When Carlson asked about John’s car being immobilized in the back yard with flat tires, Tessier said her father was angry that John didn’t know how to fix it. “I don’t know how long it was,” she said. “As a child I didn’t count days.”
Unlike the other witnesses, Jeanne Tessier was not released from her subpoena because she also is subject to call as a defense witness.
Mother's deathbed declaration
The third half sister, Janet Tessier, was not yet a year old when Maria Ridulph disappeared. She, too, listed her siblings and identified her half brother at the defense table. Then she spoke about the advent of her mother’s death in January 1994.

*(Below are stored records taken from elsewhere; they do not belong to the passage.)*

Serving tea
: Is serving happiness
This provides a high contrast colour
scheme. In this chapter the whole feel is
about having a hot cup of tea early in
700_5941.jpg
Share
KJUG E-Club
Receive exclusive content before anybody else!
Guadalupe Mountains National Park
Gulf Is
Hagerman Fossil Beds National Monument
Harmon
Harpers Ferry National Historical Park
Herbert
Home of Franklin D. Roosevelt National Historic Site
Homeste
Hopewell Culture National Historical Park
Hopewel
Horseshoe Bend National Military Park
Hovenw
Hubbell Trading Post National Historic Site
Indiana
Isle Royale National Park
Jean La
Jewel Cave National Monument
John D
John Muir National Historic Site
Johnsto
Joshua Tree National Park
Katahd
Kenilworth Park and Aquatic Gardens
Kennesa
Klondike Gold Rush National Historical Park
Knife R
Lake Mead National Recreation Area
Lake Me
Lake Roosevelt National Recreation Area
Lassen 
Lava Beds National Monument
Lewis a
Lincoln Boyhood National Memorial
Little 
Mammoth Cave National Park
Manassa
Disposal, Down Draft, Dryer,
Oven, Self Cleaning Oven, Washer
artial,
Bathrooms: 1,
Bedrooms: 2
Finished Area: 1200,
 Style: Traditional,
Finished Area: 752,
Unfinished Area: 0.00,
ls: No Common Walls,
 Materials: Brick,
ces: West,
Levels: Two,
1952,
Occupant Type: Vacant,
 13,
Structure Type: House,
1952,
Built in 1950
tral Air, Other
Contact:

Janet Tessier said her mother was transferred from home care to Kishwaukee Hospital because she was pulling out intravenous lines and other medical aids, “at least a couple of weeks before she died.” Janet, who was living in DeKalb at that time, said she spent a lot of time with her mother.
There was some cross-discussion as McCulloch objected to the way Trevarthen was asking questions about the main reason Janet Tessier was on the stand. After some wrangling, the discussion turned to a hospital visit sometime in January 1994.
Janet said she was sitting at the foot of her mother’s bed, and her sister Mary also was beside the bed. Janet said her mother called her name, so she went and knelt at the head of the bed to be seen better.
“She grabbed my wrist with her hand and said, ‘Those two little girls, and the one that disappeared, John did it, John did it, and you have to tell someone,’” Janet recounted.
She said she made a few fruitless attempts to discuss the situation with various police agencies. She said she e-mailed the Illinois State Police in 2008 and got a phone call, followed by a meeting in Elgin which led to reopening the Ridulph investigation.
McCulloch’s cross-examination noted that Janet could not have remembered the disappearance, and he received acknowledgment that the mother never recounted why she thought John had been involved in the incident. Janet also acknowledged she couldn’t recall specific dates or names about the police contacts she attempted.
McCulloch asked whether the mother was under medication when she spoke to Janet about the incident and if it would be fair to say “your mother was disturbed emotionally.” The response was clear: “That would be fair, yes.”
On redirect questioning, Janet Tessier noted that her mother was coherent at the time she made the statement. “I could tell at that time that she was very focused and clear.,” the daughter said.
Special agent confirms details
The final witness was Special Agent Hanley of the Illinois State Police, who described the process used in reviewing photos with Kathy Sigman Chapman. He noted that the photos were of similar-looking people, and the selection had been approved by the DeKalb County State’s Attorney’s office.
McCulloch’s cross-examination picked at details of the meetings and the source of the pictures, which Hanley confirmed were from a Sycamore high school yearbook in the 1950s.
Court adjourned before 3:30 p.m. Tuesday, but prosecutors promised a very full day for Wednesday.